(WORK INSTRUCTIONS):
When you reach the records below, output every one exactly as written but leave out any pictures.

(DATA FOR THIS TASK):
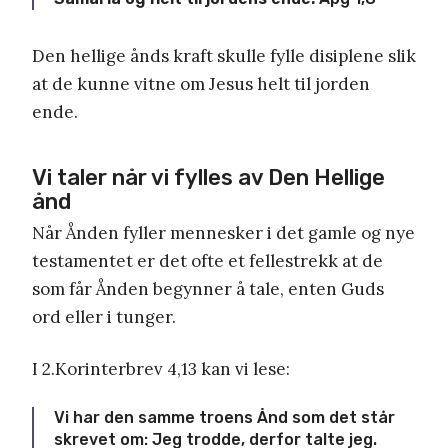
Den hellige ånds kraft skulle fylle disiplene slik
at de kunne vitne om Jesus helt til jorden
ende.
Vi taler når vi fylles av Den Hellige
ånd
Når Ånden fyller mennesker i det gamle og nye
testamentet er det ofte et fellestrekk at de
som får Ånden begynner å tale, enten Guds
ord eller i tunger.
I 2.Korinterbrev 4,13 kan vi lese:
Vi har den samme troens Ånd som det står
skrevet om: Jeg trodde, derfor talte jeg.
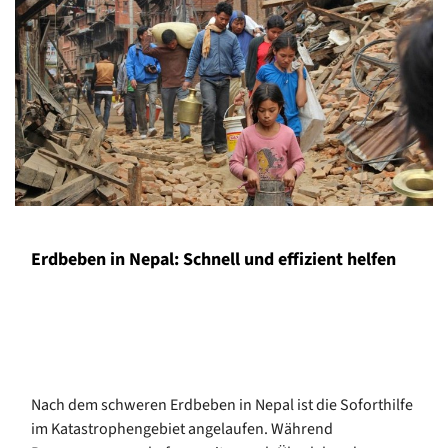
Erdbeben in Nepal: Schnell und effizient helfen
Nach dem schweren Erdbeben in Nepal ist die Soforthilfe
im Katastrophengebiet angelaufen. Während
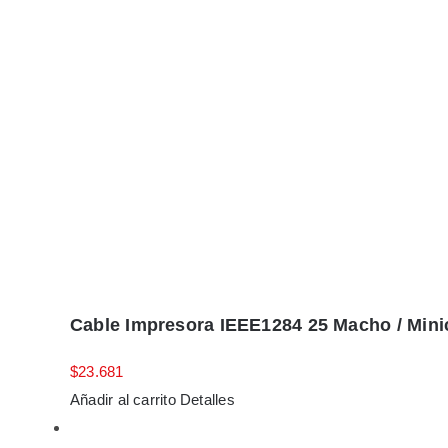
Cable Impresora IEEE1284 25 Macho / Mini
$
23.681
Añadir al carrito
Detalles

(WRITTEN SOLUTION):
Den hellige ånds kraft skulle fylle disiplene slik
at de kunne vitne om Jesus helt til jorden
ende.
Vi taler når vi fylles av Den Hellige
ånd
Når Ånden fyller mennesker i det gamle og nye
testamentet er det ofte et fellestrekk at de
som får Ånden begynner å tale, enten Guds
ord eller i tunger.
I 2.Korinterbrev 4,13 kan vi lese:
Vi har den samme troens Ånd som det står
skrevet om: Jeg trodde, derfor talte jeg.
Erdbeben in Nepal: Schnell und effizient helfen
Nach dem schweren Erdbeben in Nepal ist die Soforthilfe
im Katastrophengebiet angelaufen. Während
Cable Impresora IEEE1284 25 Macho / Mini
$
23.681
Añadir al carrito
Detalles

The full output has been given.